▸ WHAT THE EXERCISE ASKS: Only one stretch of the material below is wanted: everything from the line containing "有限会社佐藤工務店 一級建築士事務所 代表取締役 一級" down to the line containing "นางประนอม มะลิเทิน อยู่บ้านเลขที่", both ends included. Repeat it exactly and skip the pictures.
┄┄┄┄┄┄┄┄┄┄
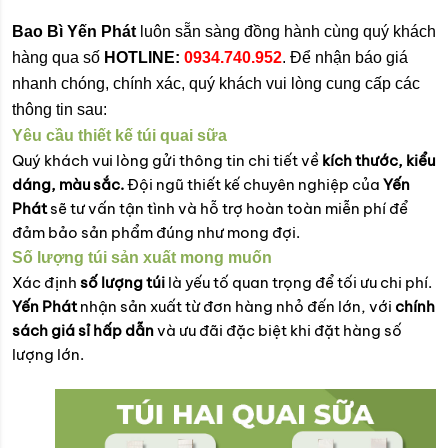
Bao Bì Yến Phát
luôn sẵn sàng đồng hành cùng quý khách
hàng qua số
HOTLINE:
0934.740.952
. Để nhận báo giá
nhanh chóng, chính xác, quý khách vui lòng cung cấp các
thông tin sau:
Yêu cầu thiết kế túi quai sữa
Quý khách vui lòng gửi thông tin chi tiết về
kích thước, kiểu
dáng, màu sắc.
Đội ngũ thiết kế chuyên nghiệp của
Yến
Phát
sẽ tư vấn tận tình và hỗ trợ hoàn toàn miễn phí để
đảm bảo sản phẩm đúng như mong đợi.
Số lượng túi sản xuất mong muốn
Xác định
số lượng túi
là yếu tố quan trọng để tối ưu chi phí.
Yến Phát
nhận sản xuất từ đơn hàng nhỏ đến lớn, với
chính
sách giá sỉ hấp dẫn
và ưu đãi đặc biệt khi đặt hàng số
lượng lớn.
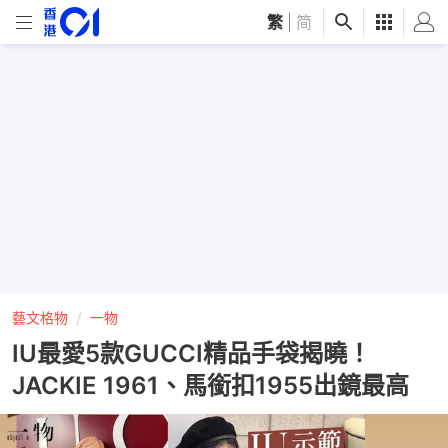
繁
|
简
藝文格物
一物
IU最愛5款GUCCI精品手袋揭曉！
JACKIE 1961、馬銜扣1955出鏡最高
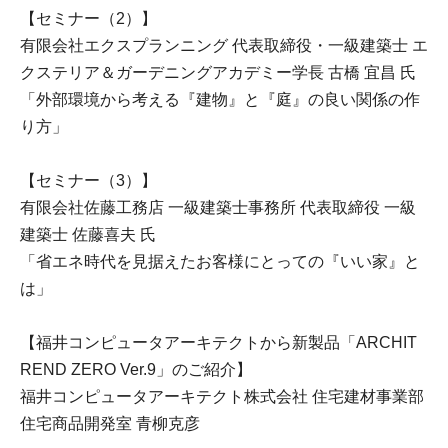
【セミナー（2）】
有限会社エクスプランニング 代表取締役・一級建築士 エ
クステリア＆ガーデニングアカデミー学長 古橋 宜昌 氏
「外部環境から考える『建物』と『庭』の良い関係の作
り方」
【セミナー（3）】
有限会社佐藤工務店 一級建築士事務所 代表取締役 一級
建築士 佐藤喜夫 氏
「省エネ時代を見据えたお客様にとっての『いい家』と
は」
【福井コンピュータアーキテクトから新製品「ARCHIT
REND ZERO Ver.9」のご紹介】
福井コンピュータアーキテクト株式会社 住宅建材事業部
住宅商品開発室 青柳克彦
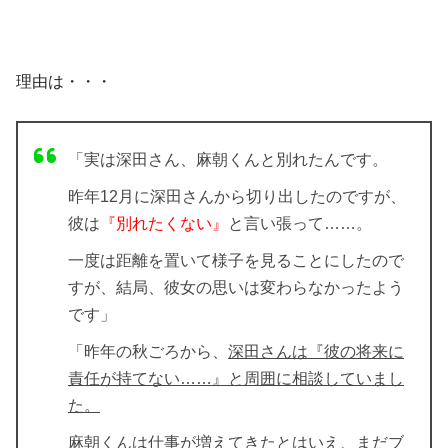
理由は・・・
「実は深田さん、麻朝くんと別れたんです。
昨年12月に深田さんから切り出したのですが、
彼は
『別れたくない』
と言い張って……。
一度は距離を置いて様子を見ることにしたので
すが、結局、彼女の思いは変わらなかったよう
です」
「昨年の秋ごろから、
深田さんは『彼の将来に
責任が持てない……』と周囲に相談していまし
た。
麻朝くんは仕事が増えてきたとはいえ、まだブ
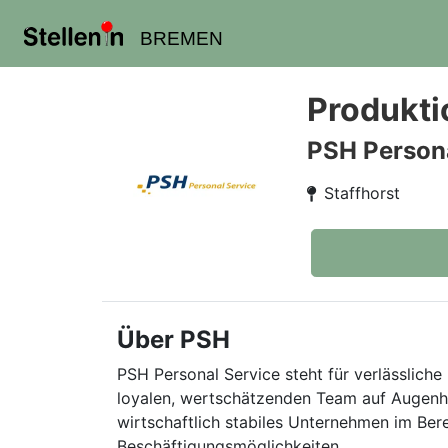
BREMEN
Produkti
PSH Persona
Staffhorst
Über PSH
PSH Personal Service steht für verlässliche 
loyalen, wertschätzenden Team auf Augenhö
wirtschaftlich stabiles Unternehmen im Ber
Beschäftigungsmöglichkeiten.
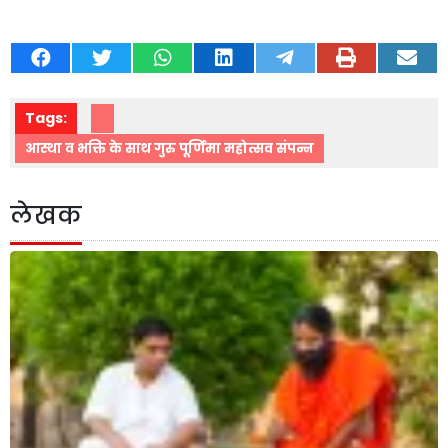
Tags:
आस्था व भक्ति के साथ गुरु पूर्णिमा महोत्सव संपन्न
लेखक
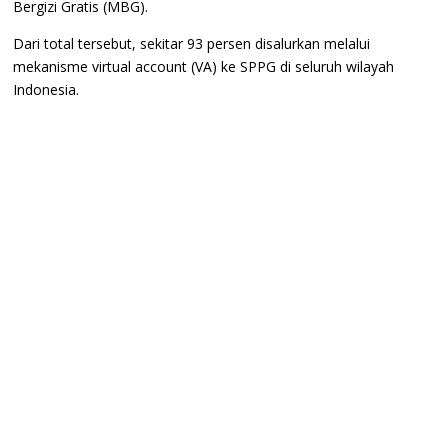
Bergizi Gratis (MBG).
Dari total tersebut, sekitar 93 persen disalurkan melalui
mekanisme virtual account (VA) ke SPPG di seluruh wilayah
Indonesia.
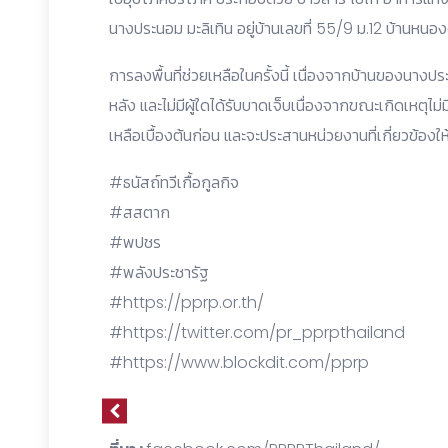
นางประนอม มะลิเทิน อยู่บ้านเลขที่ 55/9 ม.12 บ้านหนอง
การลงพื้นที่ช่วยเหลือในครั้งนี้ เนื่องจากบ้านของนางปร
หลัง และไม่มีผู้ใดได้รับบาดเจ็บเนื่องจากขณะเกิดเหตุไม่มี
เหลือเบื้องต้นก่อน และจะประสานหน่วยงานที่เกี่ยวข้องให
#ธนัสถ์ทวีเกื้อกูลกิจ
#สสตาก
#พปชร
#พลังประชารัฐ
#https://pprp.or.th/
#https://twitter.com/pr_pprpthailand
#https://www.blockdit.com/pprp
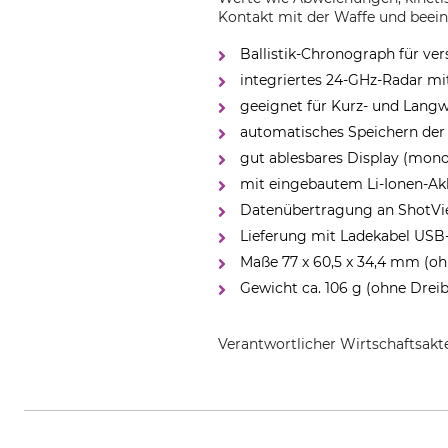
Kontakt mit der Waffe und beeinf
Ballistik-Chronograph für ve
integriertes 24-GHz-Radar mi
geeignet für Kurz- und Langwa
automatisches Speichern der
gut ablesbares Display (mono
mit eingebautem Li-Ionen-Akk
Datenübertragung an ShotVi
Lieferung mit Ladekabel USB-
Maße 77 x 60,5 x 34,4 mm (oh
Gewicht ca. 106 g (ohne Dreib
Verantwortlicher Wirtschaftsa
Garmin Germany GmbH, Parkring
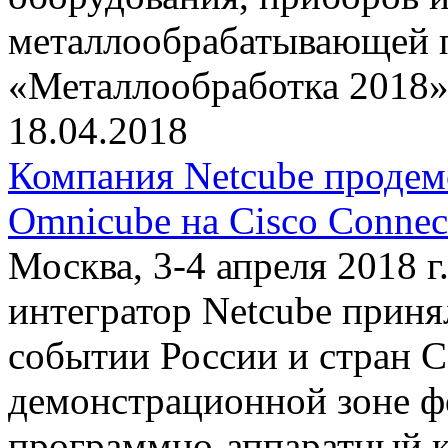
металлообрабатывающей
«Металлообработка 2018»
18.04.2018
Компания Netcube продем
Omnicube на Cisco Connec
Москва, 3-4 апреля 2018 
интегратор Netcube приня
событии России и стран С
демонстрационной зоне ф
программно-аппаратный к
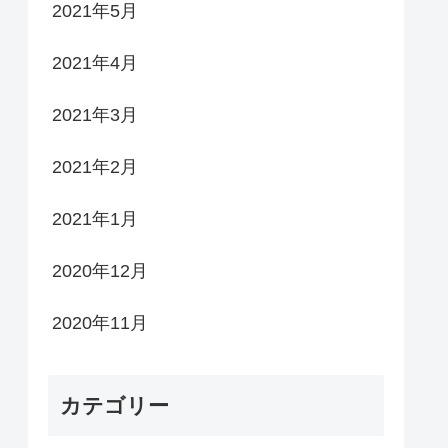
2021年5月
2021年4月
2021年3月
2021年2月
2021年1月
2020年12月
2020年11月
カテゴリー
┄┄┄┄┄┄┄┄┄┄
▸ RESPONSE AREA:
有限会社佐藤工務店 一級建築士事務所 代表取締役 一級
建築士 佐藤喜夫 氏
「省エネ時代を見据えたお客様にとっての『いい家』と
は」
【福井コンピュータアーキテクトから新製品「ARCHIT
REND ZERO Ver.9」のご紹介】
福井コンピュータアーキテクト株式会社 住宅建材事業部
住宅商品開発室 青柳克彦
理由は・・・
「実は深田さん、麻朝くんと別れたんです。
昨年12月に深田さんから切り出したのですが、
彼は
『別れたくない』
と言い張って……。
一度は距離を置いて様子を見ることにしたので
すが、結局、彼女の思いは変わらなかったよう
です」
「昨年の秋ごろから、
深田さんは『彼の将来に
責任が持てない……』と周囲に相談していまし
た。
麻朝くんは仕事が増えてきたとはいえ、まだブ
BREMEN
Produkti
PSH Persona
Staffhorst
Über PSH
PSH Personal Service steht für verlässliche 
loyalen, wertschätzenden Team auf Augenhö
wirtschaftlich stabiles Unternehmen im Ber
Beschäftigungsmöglichkeiten.
Tags:
आस्था व भक्ति के साथ गुरु पूर्णिमा महोत्सव संपन्न
लेखक
Bergizi Gratis (MBG).
Dari total tersebut, sekitar 93 persen disalurkan melalui
mekanisme virtual account (VA) ke SPPG di seluruh wilayah
Indonesia.
นางประนอม มะลิเทิน อยู่บ้านเลขที่ 55/9 ม.12 บ้านหนอง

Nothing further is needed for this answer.